A Skier’s Dictionary
Alp: A shouted request for assistance made by a European skier on a New Zealand mountain. An appropriate reply is, “What Zermatter?”
All-Mountain: A supposed selling-point for boots or skis that are designed to perform equally poorly under a variety of conditions and over many different types of terrain.
Avalanche: A cry of alarm to warn skiers that a large part of the hill is coming down the hill. One of several natural perils skiers face that needlessly frighten timid individuals away from the sport. See also: Blizzard, Fracture, Frostbite, Hypothermia, Lift Collapse.
Bindings: Mechanisms that protect skiers from potentially serious injury during a fall by releasing skis from boots, sending the skis skittering across the slope where they trip two other skiers, whose bindings release their boots from their skis . . . . eventually causing most people on the entire slope to be protected from serious injury.
Bones: There are 206 in the human body, howeve, the two bones in the middle ear have never been broken in a skiing accident.

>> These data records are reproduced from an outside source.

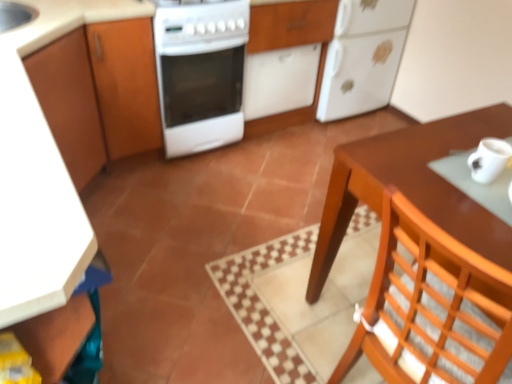 Question: Does brown wooden table at right have a greater width compared to wooden chair at lower right?

Choices:
 (A) yes
 (B) no

Answer: (A)

Question: Could you tell me if brown wooden table at right is facing wooden chair at lower right?

Choices:
 (A) no
 (B) yes

Answer: (A)

Question: Does brown wooden table at right have a smaller size compared to wooden chair at lower right?

Choices:
 (A) yes
 (B) no

Answer: (B)

Question: From the image's perspective, would you say brown wooden table at right is positioned over wooden chair at lower right?

Choices:
 (A) yes
 (B) no

Answer: (A)

Question: Would you say wooden chair at lower right is part of brown wooden table at right's contents?

Choices:
 (A) yes
 (B) no

Answer: (B)

Question: From a real-world perspective, is wooden chair at lower right positioned above or below wooden cabinet at left, the second cabinetry in the right-to-left sequence?

Choices:
 (A) below
 (B) above

Answer: (B)

Question: Relative to wooden cabinet at left, which is counted as the 1th cabinetry, starting from the left, is wooden chair at lower right in front or behind?

Choices:
 (A) front
 (B) behind

Answer: (A)

Question: From their relative heights in the image, would you say wooden chair at lower right is taller or shorter than wooden cabinet at left, the second cabinetry in the right-to-left sequence?

Choices:
 (A) short
 (B) tall

Answer: (B)

Question: Does point (366, 314) appear closer or farther from the camera than point (55, 140)?

Choices:
 (A) farther
 (B) closer

Answer: (B)

Question: Does point (342, 152) appear closer or farther from the camera than point (202, 79)?

Choices:
 (A) farther
 (B) closer

Answer: (B)

Question: Considering the positions of brown wooden table at right and white glossy stove at center in the image, is brown wooden table at right bigger or smaller than white glossy stove at center?

Choices:
 (A) big
 (B) small

Answer: (A)

Question: Looking at their shapes, would you say brown wooden table at right is wider or thinner than white glossy stove at center?

Choices:
 (A) thin
 (B) wide

Answer: (B)

Question: Considering their positions, is brown wooden table at right located in front of or behind white glossy stove at center?

Choices:
 (A) behind
 (B) front

Answer: (B)

Question: Based on their positions, is white matte mug at right located to the left or right of white matte cabinet at center, arranged as the first cabinetry when viewed from the right?

Choices:
 (A) left
 (B) right

Answer: (B)

Question: Considering their positions, is white matte mug at right located in front of or behind white matte cabinet at center, arranged as the first cabinetry when viewed from the right?

Choices:
 (A) behind
 (B) front

Answer: (B) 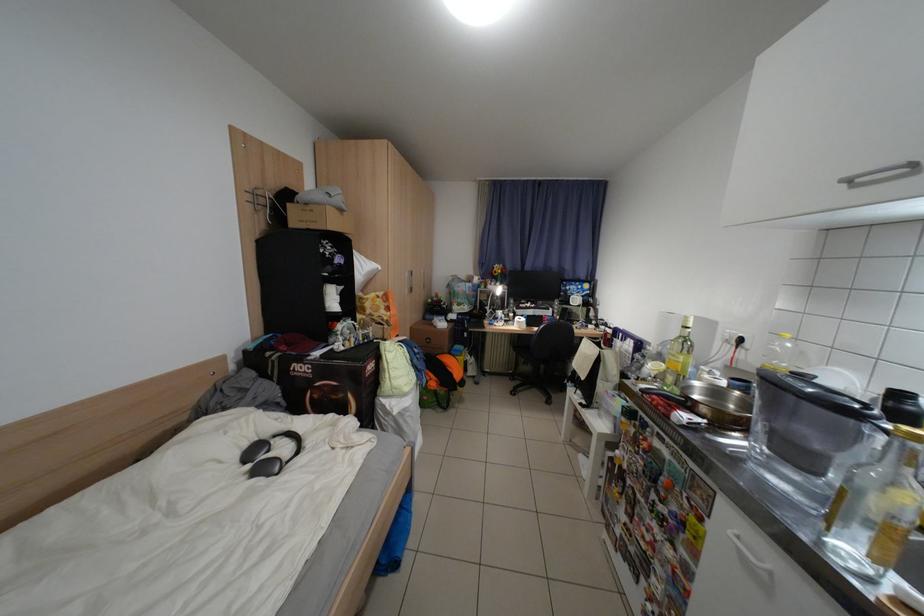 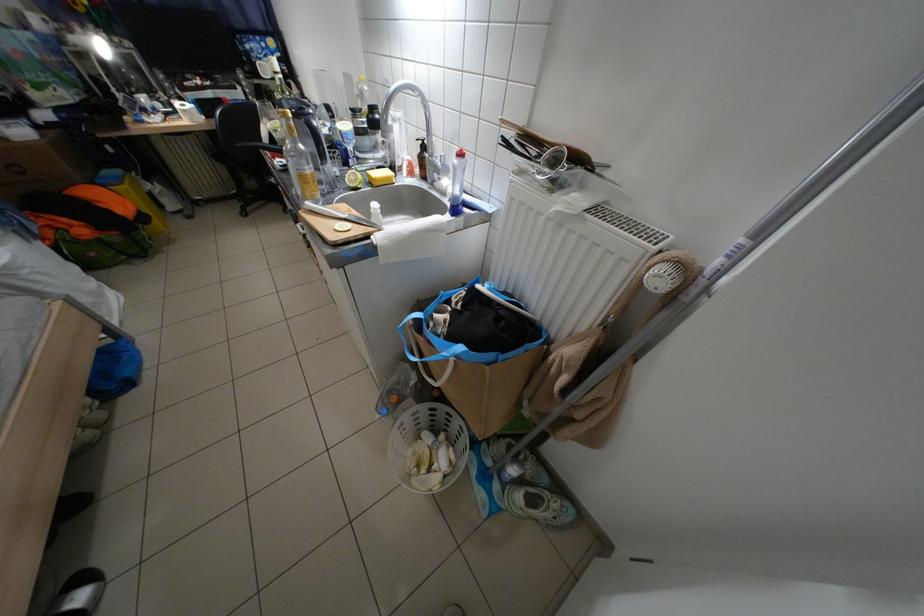 The first image is from the beginning of the video and the second image is from the end. How did the camera likely rotate when shooting the video?

The camera's rotation is toward right-down. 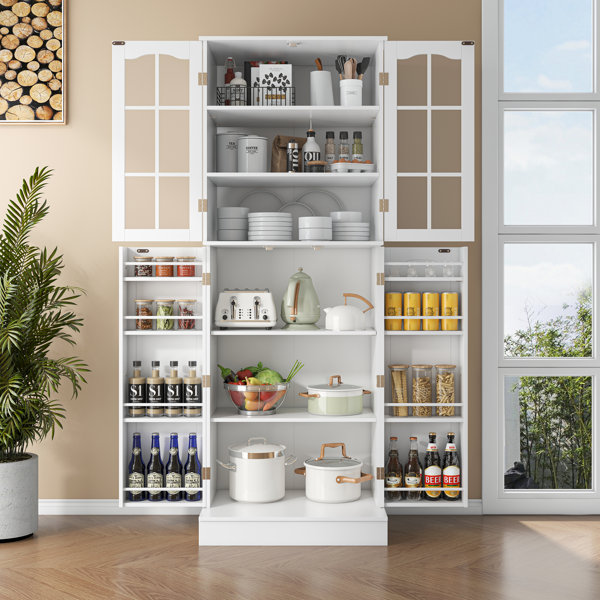 The width and height of the screenshot is (600, 600). In order to click on bowls in this screenshot , I will do `click(230, 233)`, `click(229, 223)`, `click(230, 210)`, `click(315, 234)`, `click(316, 218)`, `click(342, 216)`. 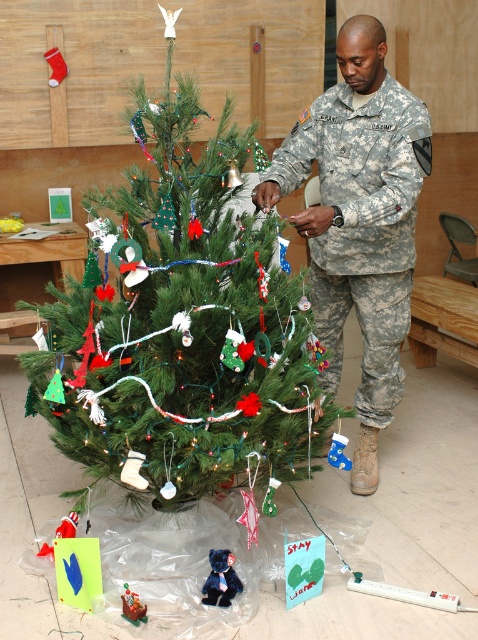 Between point (206, 588) and point (145, 612), which one is positioned in front?

Point (145, 612)

Is velvety blue teddy bear at center thinner than metallic silver sleigh at center?

Incorrect, velvety blue teddy bear at center's width is not less than metallic silver sleigh at center's.

Describe the element at coordinates (220, 579) in the screenshot. I see `velvety blue teddy bear at center` at that location.

What are the coordinates of `velvety blue teddy bear at center` in the screenshot? It's located at (220, 579).

Does point (327, 216) lie in front of point (142, 605)?

No.

Is camouflage uniform at center to the left of metallic silver sleigh at center from the viewer's perspective?

Incorrect, camouflage uniform at center is not on the left side of metallic silver sleigh at center.

Does point (314, 209) come closer to viewer compared to point (126, 616)?

No.

The height and width of the screenshot is (640, 478). Identify the location of camouflage uniform at center. (358, 220).

Is point (376, 259) more distant than point (221, 580)?

That is True.

Is point (402, 248) positioned in front of point (228, 564)?

No, it is not.

Where is `camouflage uniform at center`? Image resolution: width=478 pixels, height=640 pixels. camouflage uniform at center is located at coordinates (358, 220). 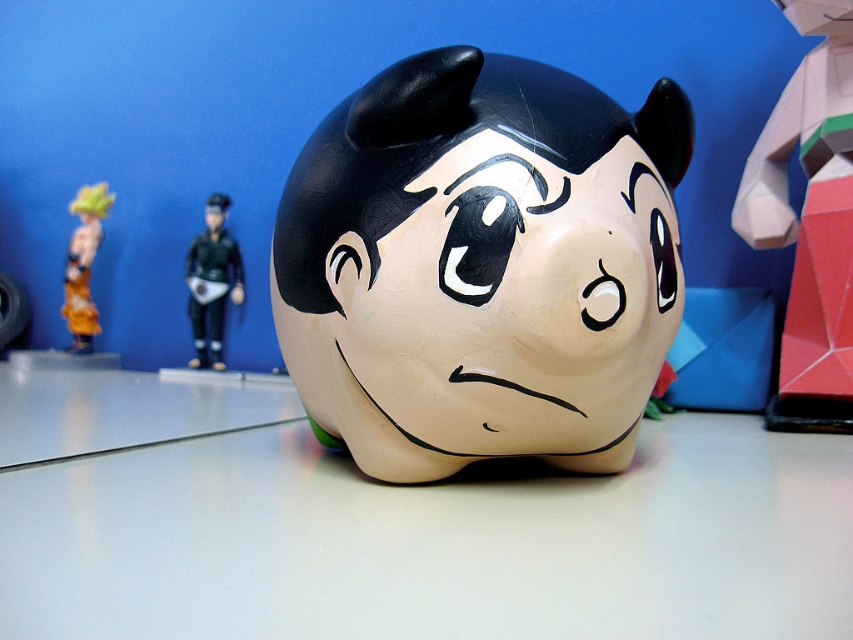 Question: Which object is farther from the camera taking this photo?

Choices:
 (A) orange fabric toy at left
 (B) matte black face at center
 (C) geometric paper model at right

Answer: (A)

Question: Does geometric paper model at right appear on the left side of black matte figure at left?

Choices:
 (A) no
 (B) yes

Answer: (A)

Question: Which object is positioned farthest from the black matte figure at left?

Choices:
 (A) geometric paper model at right
 (B) orange fabric toy at left
 (C) matte black face at center

Answer: (C)

Question: Which of the following is the farthest from the observer?

Choices:
 (A) (73, 209)
 (B) (207, 330)
 (C) (548, 392)

Answer: (A)

Question: Is the position of matte black face at center less distant than that of geometric paper model at right?

Choices:
 (A) yes
 (B) no

Answer: (A)

Question: Can you confirm if matte black face at center is bigger than orange fabric toy at left?

Choices:
 (A) yes
 (B) no

Answer: (A) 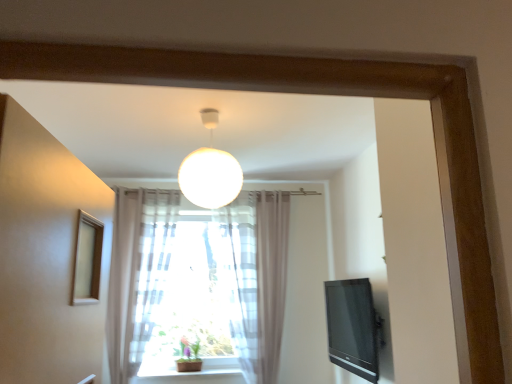 Question: Is green matte plant at center positioned beyond the bounds of black glossy tv at right?

Choices:
 (A) no
 (B) yes

Answer: (B)

Question: Is green matte plant at center surrounding black glossy tv at right?

Choices:
 (A) yes
 (B) no

Answer: (B)

Question: Does green matte plant at center have a greater width compared to black glossy tv at right?

Choices:
 (A) yes
 (B) no

Answer: (A)

Question: From the image's perspective, is green matte plant at center on top of black glossy tv at right?

Choices:
 (A) yes
 (B) no

Answer: (B)

Question: Is green matte plant at center to the right of black glossy tv at right from the viewer's perspective?

Choices:
 (A) no
 (B) yes

Answer: (A)

Question: Considering the positions of white matte sphere at center and green matte plant at center in the image, is white matte sphere at center wider or thinner than green matte plant at center?

Choices:
 (A) thin
 (B) wide

Answer: (B)

Question: From a real-world perspective, is white matte sphere at center physically located above or below green matte plant at center?

Choices:
 (A) below
 (B) above

Answer: (B)

Question: Considering their positions, is white matte sphere at center located in front of or behind green matte plant at center?

Choices:
 (A) behind
 (B) front

Answer: (B)

Question: Is white matte sphere at center inside or outside of green matte plant at center?

Choices:
 (A) inside
 (B) outside

Answer: (B)

Question: Is point (364, 334) positioned closer to the camera than point (123, 258)?

Choices:
 (A) farther
 (B) closer

Answer: (B)

Question: From a real-world perspective, relative to translucent fabric curtain at lower center, is black glossy tv at right vertically above or below?

Choices:
 (A) above
 (B) below

Answer: (B)

Question: Would you say black glossy tv at right is to the left or to the right of translucent fabric curtain at lower center in the picture?

Choices:
 (A) left
 (B) right

Answer: (B)

Question: Is black glossy tv at right bigger or smaller than translucent fabric curtain at lower center?

Choices:
 (A) small
 (B) big

Answer: (A)

Question: Does point (226, 198) appear closer or farther from the camera than point (357, 370)?

Choices:
 (A) closer
 (B) farther

Answer: (A)

Question: In terms of height, does white matte sphere at center look taller or shorter compared to black glossy tv at right?

Choices:
 (A) tall
 (B) short

Answer: (A) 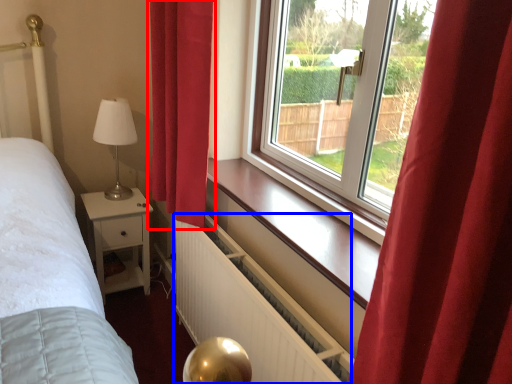 Question: Which point is further to the camera, curtain (highlighted by a red box) or radiator (highlighted by a blue box)?

Choices:
 (A) curtain
 (B) radiator

Answer: (A) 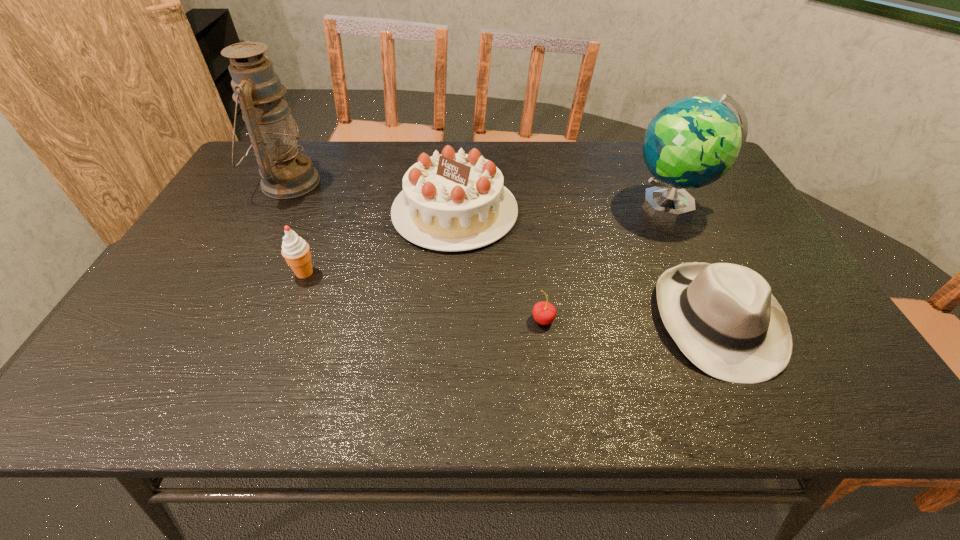 The height and width of the screenshot is (540, 960). I want to click on vacant space situated on the front surface of the second tallest object, so click(541, 204).

You are a GUI agent. You are given a task and a screenshot of the screen. Output one action in this format:
    pyautogui.click(x=<x>, y=<y>)
    Task: Click on the free space located on the front surface of the second tallest object
    
    Given the screenshot: What is the action you would take?
    pyautogui.click(x=507, y=204)

At what (x,y) coordinates should I click in order to perform the action: click on vacant space located 0.150m on the left of the fourth object from right to left. Please return your answer as a coordinate pair (x, y). Looking at the image, I should click on (339, 212).

At what (x,y) coordinates should I click in order to perform the action: click on free space located 0.370m on the right of the icecream. Please return your answer as a coordinate pair (x, y). This screenshot has height=540, width=960. Looking at the image, I should click on (468, 273).

The height and width of the screenshot is (540, 960). Identify the location of vacant space located 0.050m on the front-facing side of the fedora. (758, 408).

I want to click on vacant space located on the back of the shortest object, so click(x=536, y=261).

I want to click on oil lamp that is positioned at the far edge, so click(285, 173).

Find the location of a particular element. The width and height of the screenshot is (960, 540). birthday cake located in the far edge section of the desktop is located at coordinates (451, 201).

Locate an element on the screen. The image size is (960, 540). object at the near edge is located at coordinates (723, 317).

Locate an element on the screen. This screenshot has width=960, height=540. object that is at the left edge is located at coordinates (285, 173). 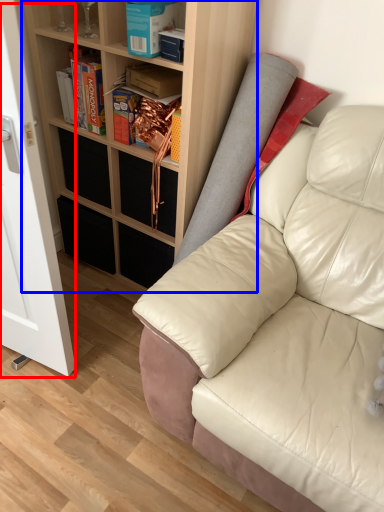 Question: Which of the following is the closest to the observer, glass door (highlighted by a red box) or shelf (highlighted by a blue box)?

Choices:
 (A) glass door
 (B) shelf

Answer: (A) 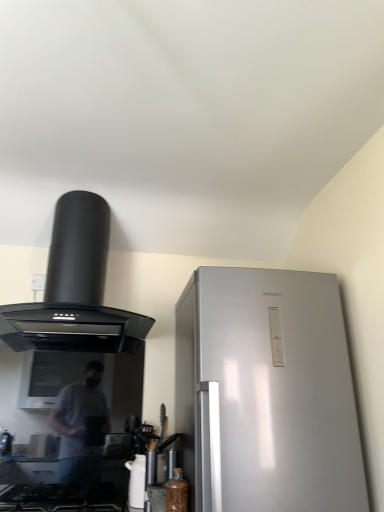 Question: Does white glossy kettle at lower center lie in front of black glass gas stove at lower left?

Choices:
 (A) yes
 (B) no

Answer: (B)

Question: Does white glossy kettle at lower center appear on the right side of black glass gas stove at lower left?

Choices:
 (A) no
 (B) yes

Answer: (B)

Question: Considering the relative sizes of white glossy kettle at lower center and black glass gas stove at lower left in the image provided, is white glossy kettle at lower center smaller than black glass gas stove at lower left?

Choices:
 (A) yes
 (B) no

Answer: (A)

Question: Can you confirm if white glossy kettle at lower center is wider than black glass gas stove at lower left?

Choices:
 (A) yes
 (B) no

Answer: (B)

Question: From a real-world perspective, does white glossy kettle at lower center sit lower than black glass gas stove at lower left?

Choices:
 (A) yes
 (B) no

Answer: (B)

Question: Is white glossy kettle at lower center not within black glass gas stove at lower left?

Choices:
 (A) no
 (B) yes

Answer: (B)

Question: Is black matte range hood at upper left bigger than white glossy kettle at lower center?

Choices:
 (A) yes
 (B) no

Answer: (A)

Question: Considering the relative positions of black matte range hood at upper left and white glossy kettle at lower center in the image provided, is black matte range hood at upper left to the right of white glossy kettle at lower center from the viewer's perspective?

Choices:
 (A) no
 (B) yes

Answer: (A)

Question: Is black matte range hood at upper left facing towards white glossy kettle at lower center?

Choices:
 (A) no
 (B) yes

Answer: (A)

Question: Is black matte range hood at upper left positioned before white glossy kettle at lower center?

Choices:
 (A) no
 (B) yes

Answer: (B)

Question: Are black matte range hood at upper left and white glossy kettle at lower center making contact?

Choices:
 (A) no
 (B) yes

Answer: (A)

Question: Considering the relative sizes of black matte range hood at upper left and white glossy kettle at lower center in the image provided, is black matte range hood at upper left wider than white glossy kettle at lower center?

Choices:
 (A) yes
 (B) no

Answer: (A)

Question: Considering the relative positions of black glass gas stove at lower left and white glossy kettle at lower center in the image provided, is black glass gas stove at lower left to the left of white glossy kettle at lower center from the viewer's perspective?

Choices:
 (A) yes
 (B) no

Answer: (A) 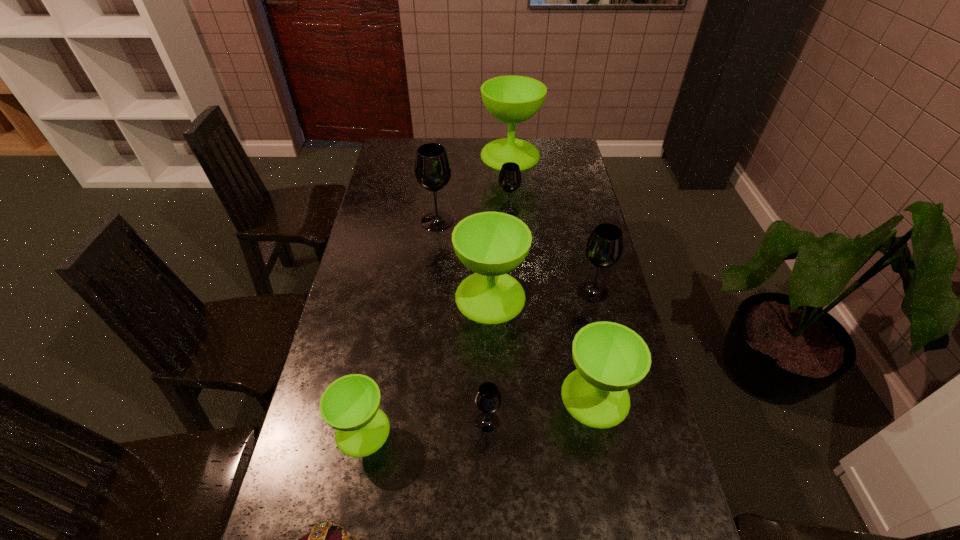 You are a GUI agent. You are given a task and a screenshot of the screen. Output one action in this format:
    pyautogui.click(x=<x>, y=<y>)
    Task: Click on the farthest wineglass
    The height and width of the screenshot is (540, 960).
    Given the screenshot: What is the action you would take?
    pyautogui.click(x=512, y=99)

The width and height of the screenshot is (960, 540). I want to click on the farthest object, so click(512, 99).

Identify the location of the leftmost gray wineglass. The image size is (960, 540). (432, 168).

Identify the location of the biggest gray wineglass. The height and width of the screenshot is (540, 960). (432, 168).

Identify the location of the rightmost gray wineglass. (604, 247).

Find the location of a particular element. This screenshot has width=960, height=540. the second biggest gray wineglass is located at coordinates (604, 247).

Where is `the second farthest green wineglass`? This screenshot has height=540, width=960. the second farthest green wineglass is located at coordinates (491, 244).

The width and height of the screenshot is (960, 540). In order to click on the second gray wineglass from right to left in this screenshot , I will do `click(509, 179)`.

The width and height of the screenshot is (960, 540). I want to click on the third biggest green wineglass, so click(x=610, y=358).

Find the location of a particular element. The width and height of the screenshot is (960, 540). the leftmost green wineglass is located at coordinates (350, 404). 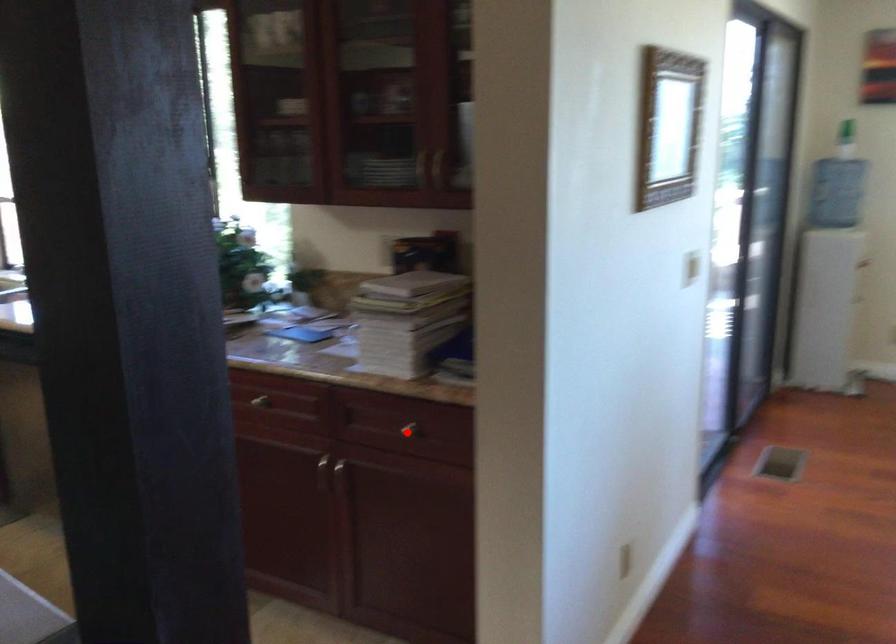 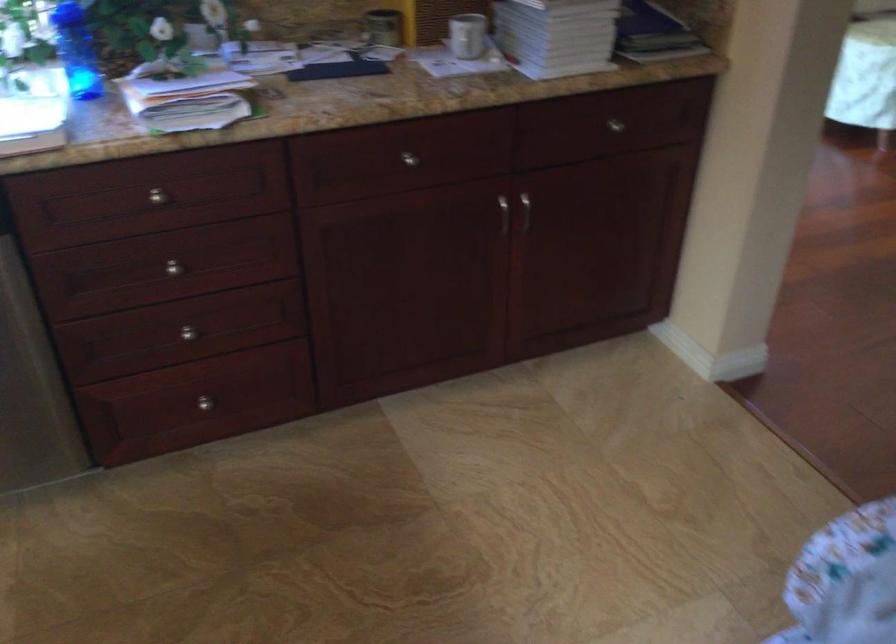 The point at the highlighted location is marked in the first image. Where is the corresponding point in the second image?

(615, 125) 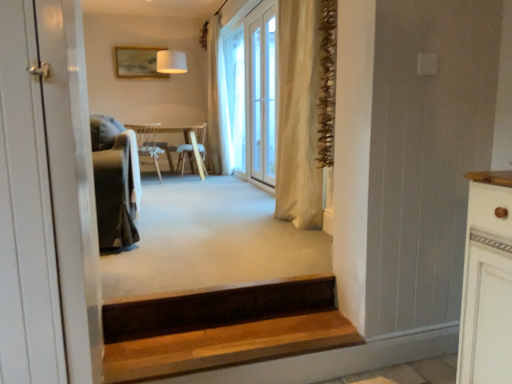 Question: Does velvet green armchair at left turn towards beige fabric curtain at center, placed as the 2th curtain when sorted from left to right?

Choices:
 (A) no
 (B) yes

Answer: (A)

Question: Considering the relative sizes of velvet green armchair at left and beige fabric curtain at center, placed as the 2th curtain when sorted from left to right, in the image provided, is velvet green armchair at left wider than beige fabric curtain at center, placed as the 2th curtain when sorted from left to right,?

Cross-Country Skiing: Traditional Scandinavian all-terrain snow-travelling technique. It’s good exercise. It doesn’t require the purchase of costly lift tickets. It has no crowds or lines. It’s really skating on snow.
Cross-Country Something-or-Other: Touring on skis along trails in scenic wilderness, gliding through snow-hushed woods far from the hubbub of the ski slopes, hearing nothing but the whispery hiss of the skis slipping through snow and the muffled tinkle of car keys dropping into the puffy powder of a deep, wind-sculpted drift.
Exercises: A few simple warm-ups to make sure you’re prepared for the slopes: *Tie a cinder block to each foot with old belts and climb a flight of stairs. *Sit on the outside of a second-story window ledge with your skis on and your poles in your lap for 30 minutes. *Bind your legs together at the ankles, lie flat on the floor; then, holding a banana in each hand, get to your feet.
Gluhwein – après-ski medicine which dulls the pain and leads to exaggerated ideas of a skier’s proficiency.
Gravity: One of four fundamental forces in nature that affect skiers. The other three are the strong force, which makes bindings jam; the weak force, which makes ankles give way on turns; and electromagnetism, which produces dead batteries in expensive ski-resort parking lots.
Inertia: Tendency of a skier’s body to resist changes in direction or speed due to the action of Newton’s First Law of Motion. Goes along with these other physical laws: * Two objects of greatly different mass falling side by side will have the same rate of descent, but the lighter one will have larger hospital bills. * Matter can neither be created nor destroyed, but if it drops out of a parka pocket, don’t expect to encounter it again in our universe. * When an irresistible force meets an immovable object, an unethical lawyer will immediately appear.
Prejump: Manoeuvre in which an expert skier makes a controlled jump just ahead of a bump. Beginners can execute a controlled prefall just before losing their balance and, if they wish, can precede it with a prescream and a few pregroans.
Shin: The bruised area on the front of the leg that runs from the point where the ache from the wrenched knee ends to where the soreness from the strained ankle begins.
Ski!: A shout to alert people ahead that a loose ski is coming down the hill.
Skier: One who pays an arm and a leg for the opportunity to break them.
Splits – What happens to trouser seams when skis go too far, too fast in opposite directions.
Telemark: Norwegian for face plant.
Thor: The Scandinavian ski god of acheth and painth.
Traverse: To ski across a slope at an angle; one of two quick and simple methods of reducing speed.
Tree: The other method.
Velocity – an irresistable force characteristically found in indirect proportion to a skier’s control.